WORK INSTRUCTION ::
Repeat all the data that appears below, keeping it exact.

DATA FOR THE TASK ::
##########

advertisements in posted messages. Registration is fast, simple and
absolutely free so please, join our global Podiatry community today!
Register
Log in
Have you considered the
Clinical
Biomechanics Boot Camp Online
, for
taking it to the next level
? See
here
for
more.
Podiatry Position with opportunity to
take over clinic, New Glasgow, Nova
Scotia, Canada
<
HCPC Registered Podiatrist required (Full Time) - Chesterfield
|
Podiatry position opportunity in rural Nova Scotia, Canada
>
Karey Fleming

##########

ANSWER TO THE EXERCISE ::
advertisements in posted messages. Registration is fast, simple and
absolutely free so please, join our global Podiatry community today!
Register
Log in
Have you considered the
Clinical
Biomechanics Boot Camp Online
, for
taking it to the next level
? See
here
for
more.
Podiatry Position with opportunity to
take over clinic, New Glasgow, Nova
Scotia, Canada
<
HCPC Registered Podiatrist required (Full Time) - Chesterfield
|
Podiatry position opportunity in rural Nova Scotia, Canada
>
Karey Fleming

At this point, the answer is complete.